The abatement is not a silver bullet. And it is not appropriate in all cases.
Even in my case, after I had done notices of fault and default, the court proceeded anyway and held a hearing for summary default. I appeared at the hearing as a minister for public justice, to give notice I had never been joined to the proceeding.
I presented my abatement package, which I had certified by affidavit, into evidence. The judge looked it over, and said he couldn't recognize it as a court document, since the "county court" listed on its face did not exist. I told the judge I wasn't asking him to recognize the court. I said the abatement was evidence that I had given plaintiff notice they had not sued the proper party, and that the notices of fault and default proved plaintiff had been given plenty of opportunity to cure their defect.
The judge's jaw dropped to his chest. I could tell I had given him the right answer, and he had not expected it. He told "the room" that the parties would be given thirty days in which to file any addtional papers, at which point he would make a decision. He fled the room.

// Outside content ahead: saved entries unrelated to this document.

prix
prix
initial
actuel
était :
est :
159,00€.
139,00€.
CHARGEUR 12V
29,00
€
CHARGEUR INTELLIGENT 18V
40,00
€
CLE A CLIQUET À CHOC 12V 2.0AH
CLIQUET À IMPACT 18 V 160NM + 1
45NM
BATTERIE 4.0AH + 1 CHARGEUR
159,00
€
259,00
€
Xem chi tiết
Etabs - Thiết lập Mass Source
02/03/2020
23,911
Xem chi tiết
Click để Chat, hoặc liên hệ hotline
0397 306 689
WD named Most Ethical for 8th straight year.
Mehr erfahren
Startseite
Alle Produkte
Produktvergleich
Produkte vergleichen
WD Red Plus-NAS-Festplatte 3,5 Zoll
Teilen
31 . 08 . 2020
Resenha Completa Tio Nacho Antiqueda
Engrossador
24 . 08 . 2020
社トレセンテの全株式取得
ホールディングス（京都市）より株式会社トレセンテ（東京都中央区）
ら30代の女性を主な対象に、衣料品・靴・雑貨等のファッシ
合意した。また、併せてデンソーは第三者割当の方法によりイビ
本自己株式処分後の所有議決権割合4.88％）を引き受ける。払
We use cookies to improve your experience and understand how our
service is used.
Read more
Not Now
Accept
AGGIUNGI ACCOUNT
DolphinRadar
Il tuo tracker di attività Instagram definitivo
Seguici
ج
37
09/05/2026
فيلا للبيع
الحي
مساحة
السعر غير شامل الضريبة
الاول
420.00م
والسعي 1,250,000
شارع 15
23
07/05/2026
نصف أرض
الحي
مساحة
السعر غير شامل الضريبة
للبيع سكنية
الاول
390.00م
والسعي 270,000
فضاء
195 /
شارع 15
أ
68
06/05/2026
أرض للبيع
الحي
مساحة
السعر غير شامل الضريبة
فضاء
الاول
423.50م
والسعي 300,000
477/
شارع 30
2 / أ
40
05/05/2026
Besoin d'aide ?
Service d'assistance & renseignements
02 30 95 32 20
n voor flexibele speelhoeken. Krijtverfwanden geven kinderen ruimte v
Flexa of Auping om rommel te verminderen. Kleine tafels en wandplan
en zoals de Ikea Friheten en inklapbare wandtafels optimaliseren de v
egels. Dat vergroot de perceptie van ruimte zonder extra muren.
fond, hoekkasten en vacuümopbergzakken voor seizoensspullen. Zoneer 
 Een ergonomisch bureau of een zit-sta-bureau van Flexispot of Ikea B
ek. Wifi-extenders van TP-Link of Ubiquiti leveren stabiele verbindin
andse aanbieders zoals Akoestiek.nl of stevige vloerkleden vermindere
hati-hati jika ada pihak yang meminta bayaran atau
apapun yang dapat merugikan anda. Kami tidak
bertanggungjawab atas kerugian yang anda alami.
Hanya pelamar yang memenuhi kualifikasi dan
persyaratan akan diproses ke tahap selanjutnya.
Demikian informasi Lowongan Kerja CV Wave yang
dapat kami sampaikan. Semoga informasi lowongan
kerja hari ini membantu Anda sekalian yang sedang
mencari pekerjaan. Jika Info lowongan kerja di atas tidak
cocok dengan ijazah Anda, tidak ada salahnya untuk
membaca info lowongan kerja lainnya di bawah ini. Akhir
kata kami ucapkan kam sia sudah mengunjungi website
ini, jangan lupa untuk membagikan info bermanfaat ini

The plaintiffs asked their attorney "What the hell just happened?" The attorney said he had no idea. They had expected a default judgment. About forty days later I received a letter from a judge two counties away, giving his "opinion" that the defendant had never been properly joined to the case, and recommending the case be dismissed without prejudice. "Without prejudice" means the plaintiffs are able to bring suit again if they wish.
This was the end of it. The plaintiffs had already paid a year's attorney expenses and had nothing to show for it, so they gave up.
Please notice this is not exactly the same thing as saying "the abatement worked."
In your case it seems you are dealing with a mortgage which [hubby] did, in fact, sign. You've mentioned that the original mortgagee (bank) sold the loan to a third-party, and it is the third-party who is attempting a foreclosure. Do I have that right?
Other members may have some input on this, and I invite discussion, but I personally don't think an abatement is going to be much of a remedy in this situation. That is not
to say I think you are without remedies.
Please check out this book:
I have not personally read it yet, though I hope to read it someday. I listened to an interview with the author on one of Alex Jones' programs. The subject matter deals with exactly this issue, and allegedy offers both insight and potential remedies.
The abatement process will put you in the position of claiming you are a different person than you claimed to be at the time you signed the mortgage. That may be true, but is your lifestyle really that of a free, unaligned man? Or are you subject to contracts of social security, licenses, permits, etc.? Most people these days are too encumbered by such contracts to withstand close scrutiny in an abatement process.
The above book is said to point out many shortcuts and illegalities practiced by the banks, which leave them without proper standing to bring foreclosure suits. One of these is failure to file assignments with the county recorder. Without having filed the assignment, the new bank [holder in due course] has no standing within the courts of that county. However most judges will allow it anyway, unless the issue is properly raised by the defendant.
This is just one of many remedies you may find within that book.
Side note: If any Forum readers were to feel called to send a copy of Clouded Titles
to the Lawful Path, I would definitely read it and post a detailed review.